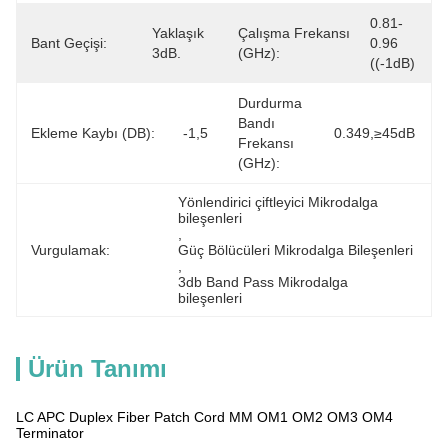
0.81-
Yaklaşık 
Çalışma Frekansı
Bant Geçişi:
0.96 
3dB.
(GHz):
((-1dB)
Durdurma
Bandı
Ekleme Kaybı (dB):
-1,5
0.349,≥45dB
Frekansı
(GHz):
Yönlendirici çiftleyici Mikrodalga 
bileşenleri
, 
Vurgulamak:
Güç Bölücüleri Mikrodalga Bileşenleri
, 
3db Band Pass Mikrodalga 
bileşenleri
Ürün Tanımı
LC APC Duplex Fiber Patch Cord MM OM1 OM2 OM3 OM4
Terminator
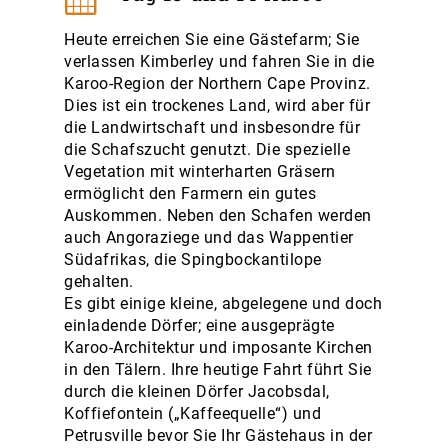
Heute erreichen Sie eine Gästefarm; Sie
verlassen Kimberley und fahren Sie in die
Karoo-Region der Northern Cape Provinz.
Dies ist ein trockenes Land, wird aber für
die Landwirtschaft und insbesondre für
die Schafszucht genutzt. Die spezielle
Vegetation mit winterharten Gräsern
ermöglicht den Farmern ein gutes
Auskommen. Neben den Schafen werden
auch Angoraziege und das Wappentier
Südafrikas, die Spingbockantilope
gehalten.
Es gibt einige kleine, abgelegene und doch
einladende Dörfer; eine ausgeprägte
Karoo-Architektur und imposante Kirchen
in den Tälern. Ihre heutige Fahrt führt Sie
durch die kleinen Dörfer Jacobsdal,
Koffiefontein („Kaffeequelle“) und
Petrusville bevor Sie Ihr Gästehaus in der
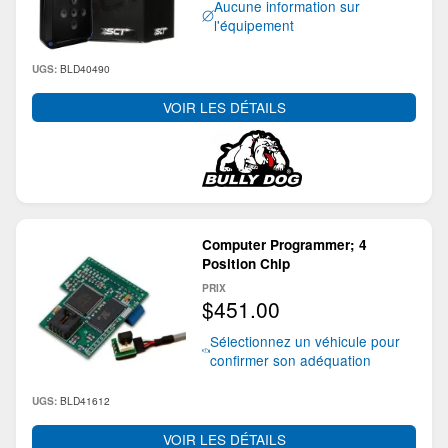
Aucune information sur
l'équipement
BLD40490
UGS:
VOIR LES DÉTAILS
Computer Programmer; 4
Position Chip
PRIX
$451.00
Sélectionnez un véhicule pour
confirmer son adéquation
BLD41612
UGS:
VOIR LES DÉTAILS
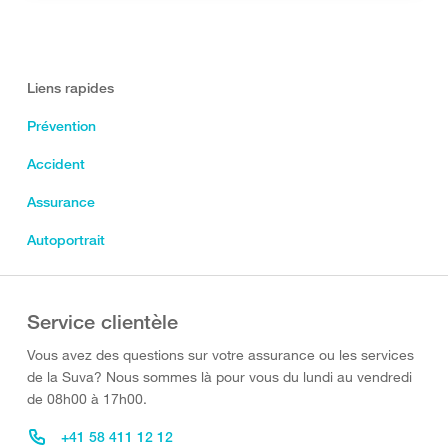
Liens rapides
Prévention
Accident
Assurance
Autoportrait
Service clientèle
Vous avez des questions sur votre assurance ou les services
de la Suva? Nous sommes là pour vous du lundi au vendredi
de 08h00 à 17h00.
+41 58 411 12 12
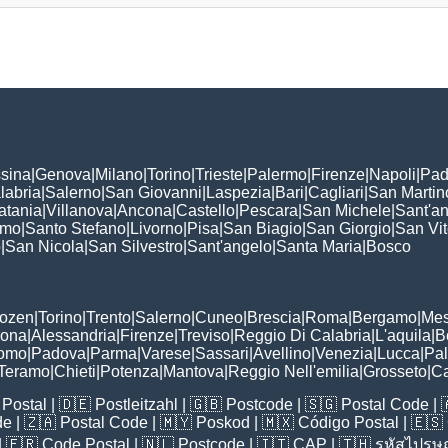
sina
|
Genova
|
Milano
|
Torino
|
Trieste
|
Palermo
|
Firenze
|
Napoli
|
Pad
labria
|
Salerno
|
San Giovanni
|
Laspezia
|
Bari
|
Cagliari
|
San Martin
atania
|
Villanova
|
Ancona
|
Castello
|
Pescara
|
San Michele
|
Sant'a
omo
|
Santo Stefano
|
Livorno
|
Pisa
|
San Biagio
|
San Giorgio
|
San Vi
o
|
San Nicola
|
San Silvestro
|
Sant'angelo
|
Santa Maria
|
Bosco
:
Bozen
|
Torino
|
Trento
|
Salerno
|
Cuneo
|
Brescia
|
Roma
|
Bergamo
|
Mes
rona
|
Alessandria
|
Firenze
|
Treviso
|
Reggio Di Calabria
|
L'aquila
|
B
omo
|
Padova
|
Parma
|
Varese
|
Sassari
|
Avellino
|
Venezia
|
Lucca
|
Pa
Teramo
|
Chieti
|
Potenza
|
Mantova
|
Reggio Nell'emilia
|
Grosseto
|
Ca
Postal
| 🇩🇪
Postleitzahl
| 🇬🇧
Postcode
| 🇸🇬
Postal Code
| 
de
| 🇿🇦
Postal Code
| 🇲🇾
Poskod
| 🇲🇽
Código Postal
| 🇪🇸
| 🇫🇷
Code Postal
| 🇳🇱
Postcode
| 🇮🇹
CAP
| 🇹🇭
รหัสไปรษณ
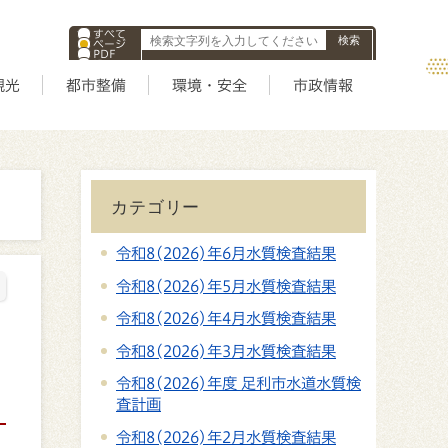
すべて
ページ
PDF
ID
観光
都市整備
環境・安全
市政情報
カテゴリー
令和8(2026)年6月水質検査結果
令和8(2026)年5月水質検査結果
令和8(2026)年4月水質検査結果
令和8(2026)年3月水質検査結果
令和8(2026)年度 足利市水道水質検
査計画
令和8(2026)年2月水質検査結果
——
Instructions to follow: Read the listing. Copy each line that has the word "Karoo" in it.

Task solution:
Karoo-Region der Northern Cape Provinz.
Karoo-Architektur und imposante Kirchen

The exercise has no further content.